Timely optimization, part 3
Avoiding expensive list operations
Previously, I wrote about the effect of switching from simple list search to using a two-dimensional index (a type of quadtree), and the impact of moving code from the application at large into the data structure, reducing the overheads of creating results sets only for them to be filtered or reduced in some way but essentially discarded.
The widespread use of lists is part and parcel of GPXmagic however. It’s an editor and visualiser for lists of GPS coordinates; that’s what a GPX file is Being many-times bitten by premature optimisation, I am generally fairly careful to avoid any. for example, as you can see in the screenshot above, there’s a few options for how to visualise a track.
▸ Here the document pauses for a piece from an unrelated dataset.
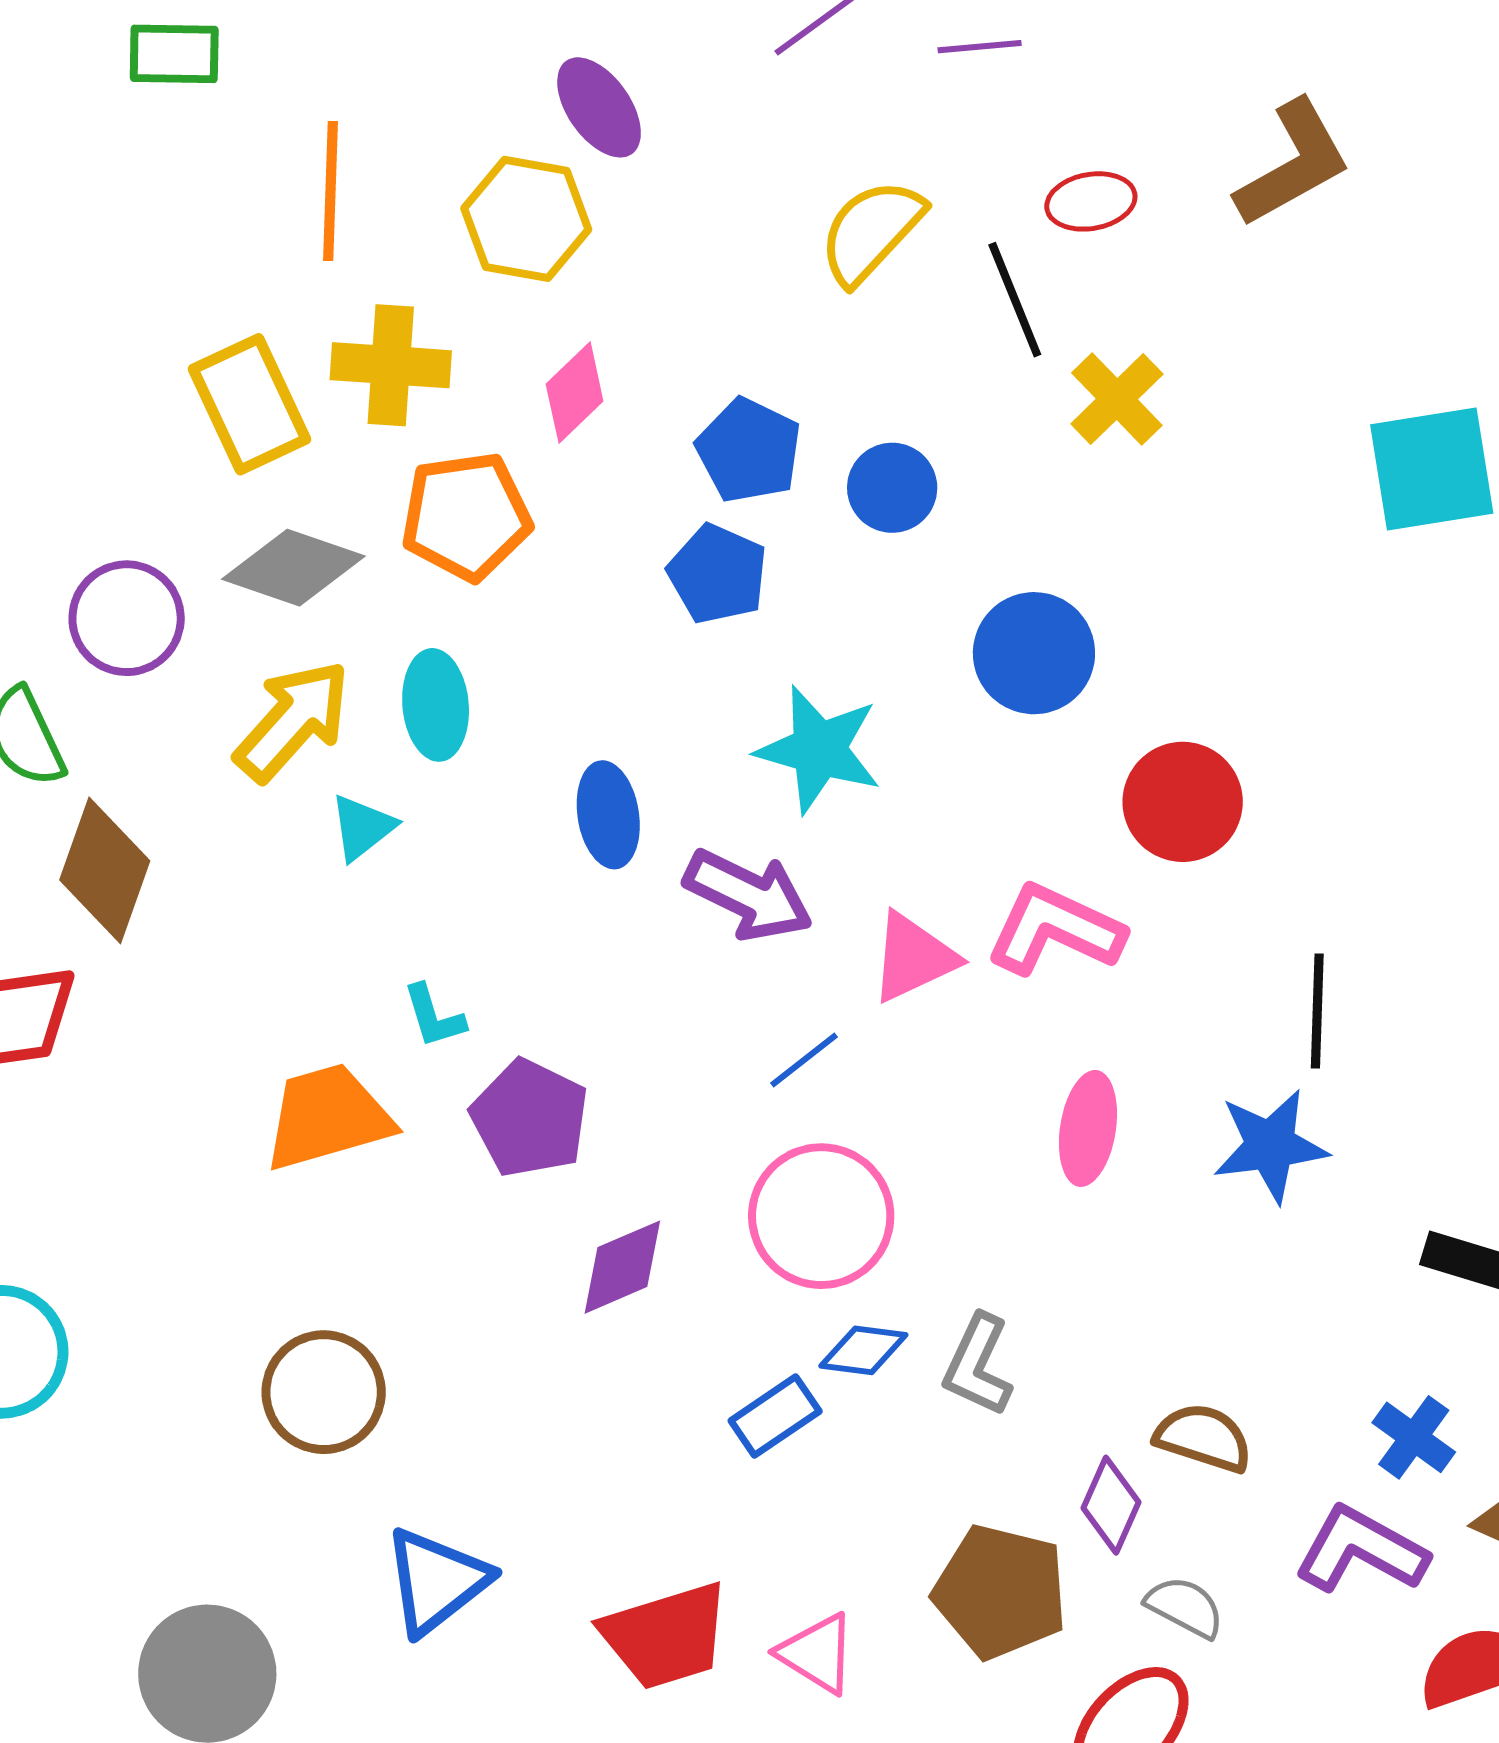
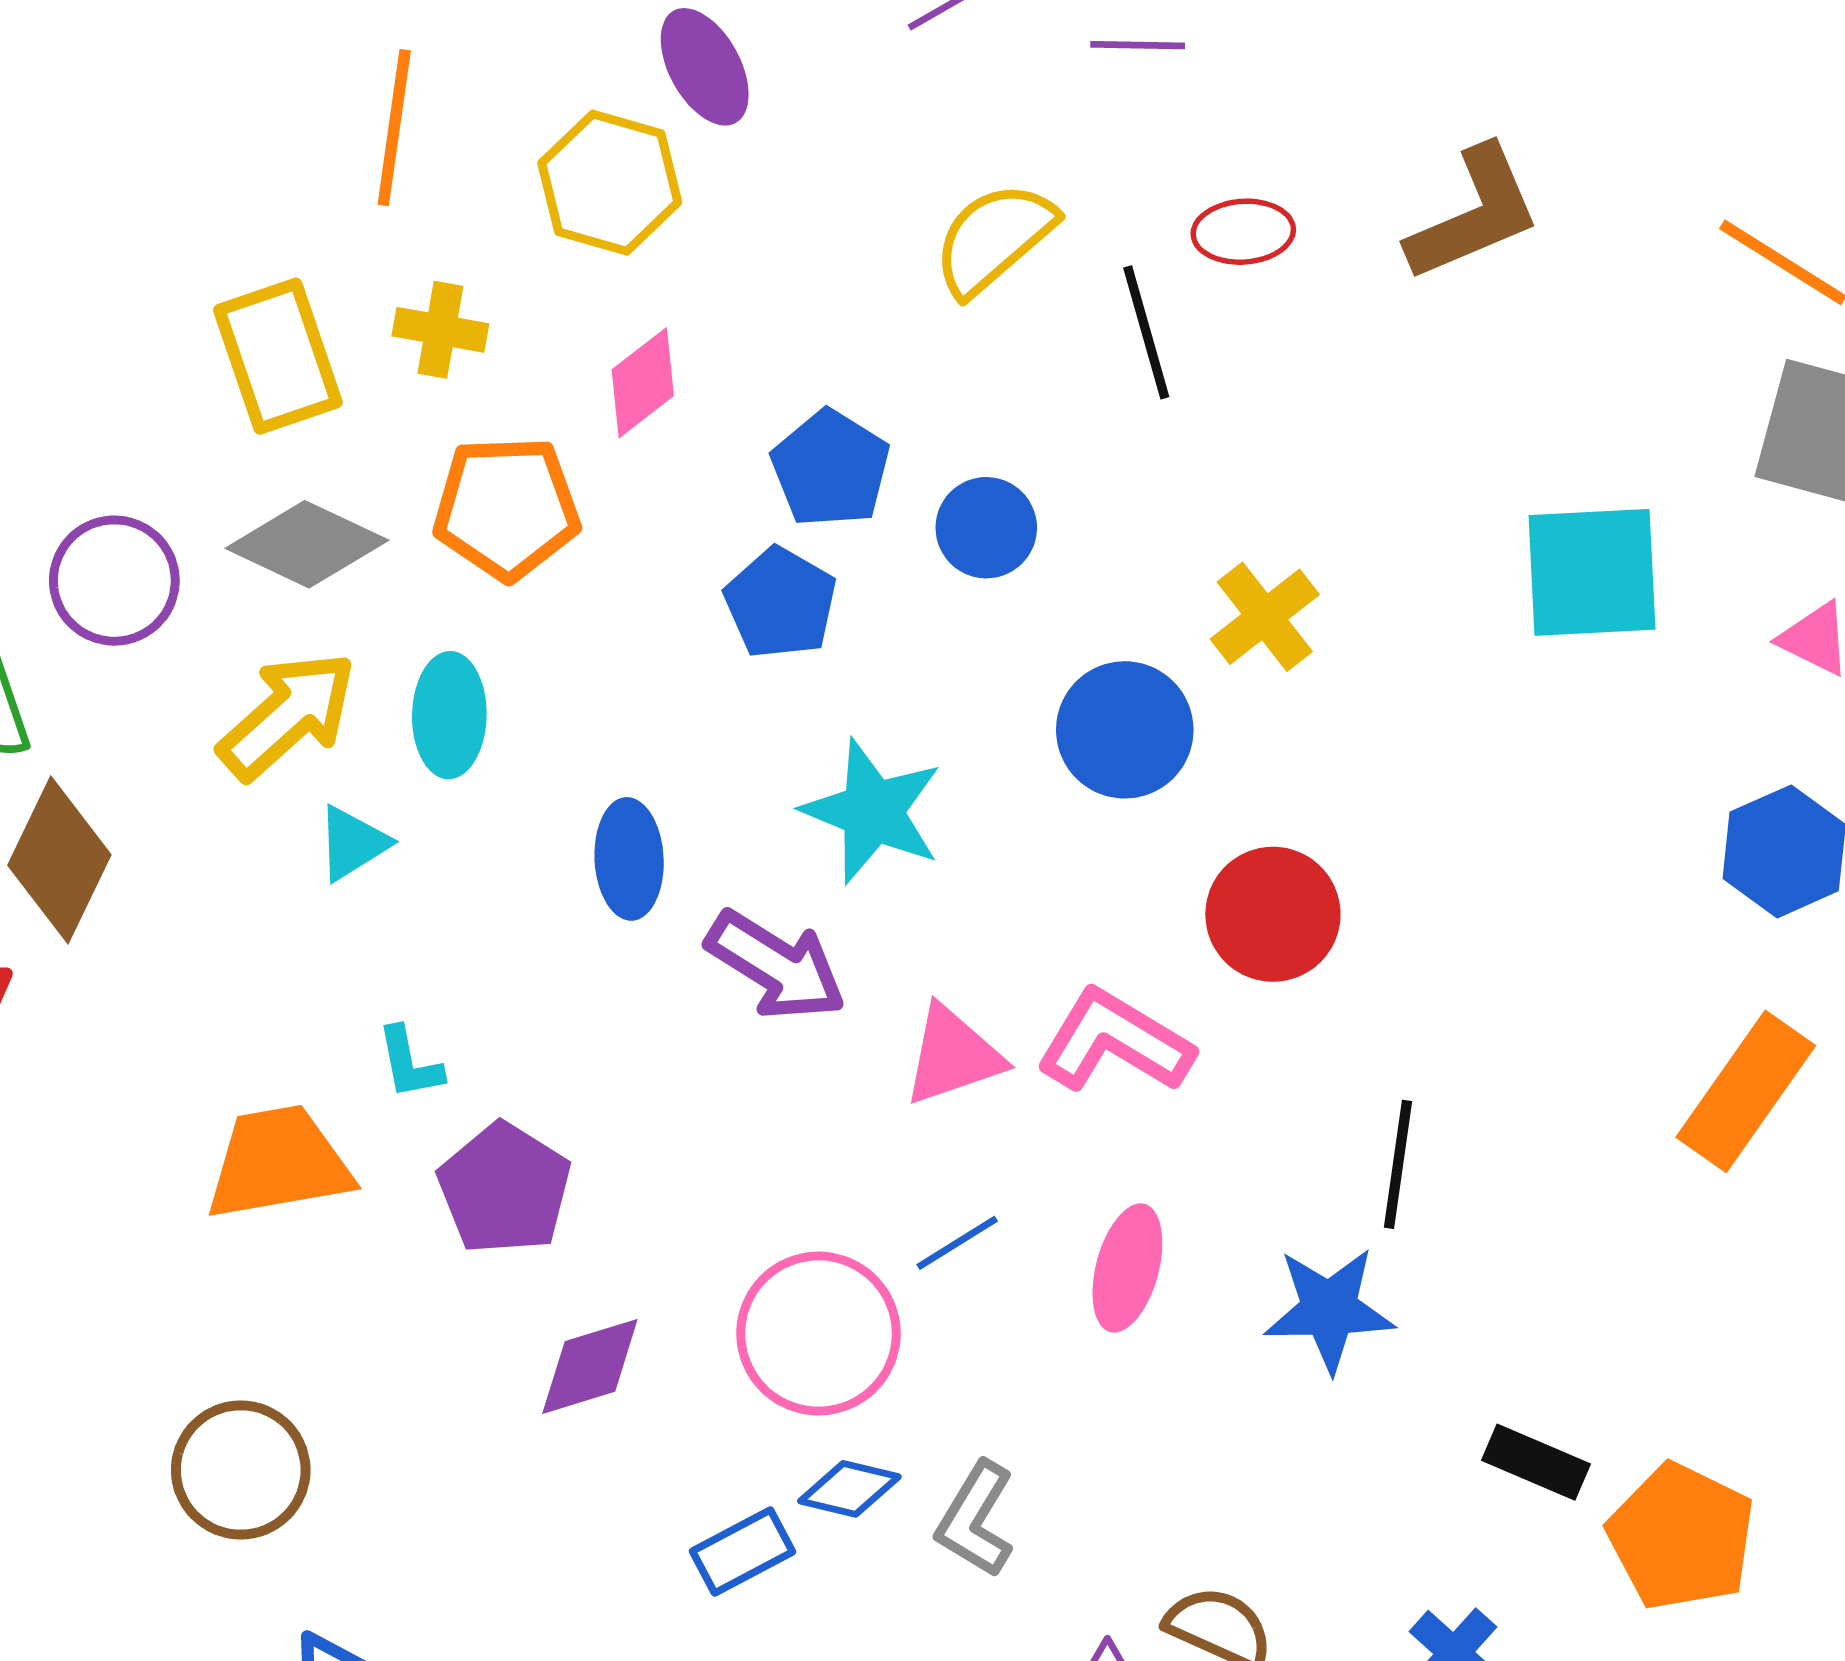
yellow cross: (391, 365) -> (440, 330), size x0.7
yellow cross: (1117, 399) -> (1265, 617), moved
blue line: (804, 1060) -> (957, 1243), moved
Up until now, I have not tried to optimise this. I do most of my functional testing on small to moderate tracks, with perhaps a few thousand GPS points. Here’s a snippet of code that I use to render.
...
scene =
List.concat
[ graphNodes
, if options.centreLine then
mapOverPairs (centreLineBetween gradientColourPastel) else
[]
, if options.roadTrack then
mapOverPairs paintSurfaceBetween else
[]
, if options.curtainStyle /= NoCurtain && not options.terrainOn then
mapOverPairs (curtainBetween floorPlane gradientFunction) else
[]
, if options.roadPillars && not options.terrainOn then
mapOverPoints (roadSupportPillar floorPlane) else
[]
, if options.roadCones && not options.terrainOn then
mapOverPoints trackPointCone else
[]
]
in
scene
It makes a pass across the list for each of the five possible elements, each produces a list of WebGL visual elements, which are concatenated at the end. It’s fairly clear. It runs reasonably quickly. Is there a problem?
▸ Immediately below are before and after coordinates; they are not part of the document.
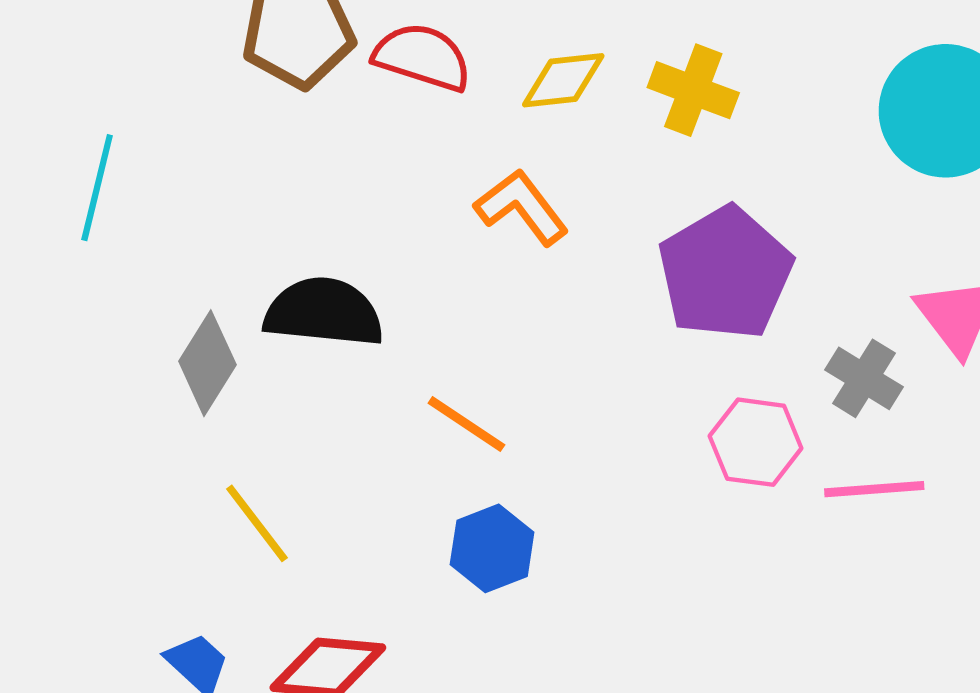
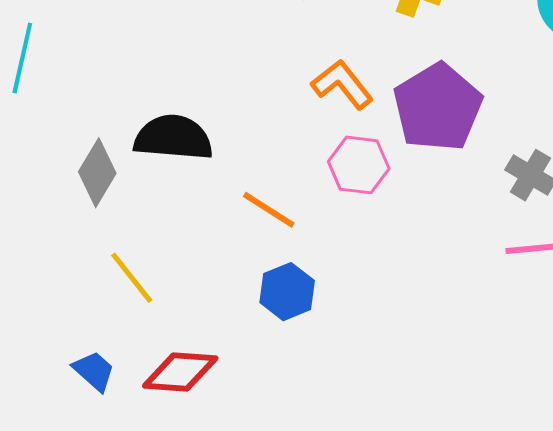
orange L-shape: (522, 207) -> (342, 84), moved
pink hexagon: (756, 442) -> (359, 165), moved

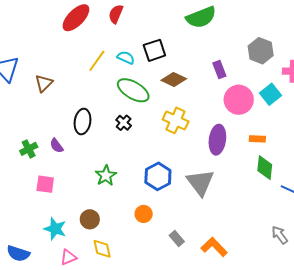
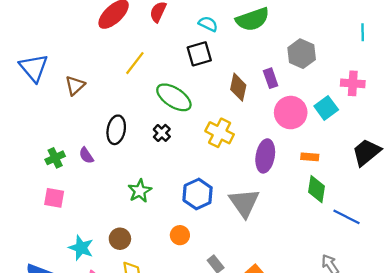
gray hexagon: (261, 51) -> (302, 54), moved
cyan semicircle: (126, 58) -> (208, 24), moved
brown diamond: (174, 80) -> (238, 87), moved, turned 75
pink square: (45, 184) -> (54, 198), moved

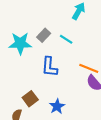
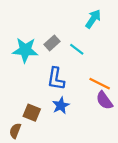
brown square: (30, 99) -> (32, 113), turned -35
blue star: (57, 106) -> (61, 106), moved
Imagine this running over one of my larger examples. It has 23,000 points. At worst, we’re traversing this five times. Each traversal constructs an even longer list of visual elements. We may then have five lists of (say) 50,000 elements each. These are then concatenated into a final result of 250,000 elements. The partial lists are then discarded for the garbage collector to recycle. Our peak memory usage is far higher than it need be.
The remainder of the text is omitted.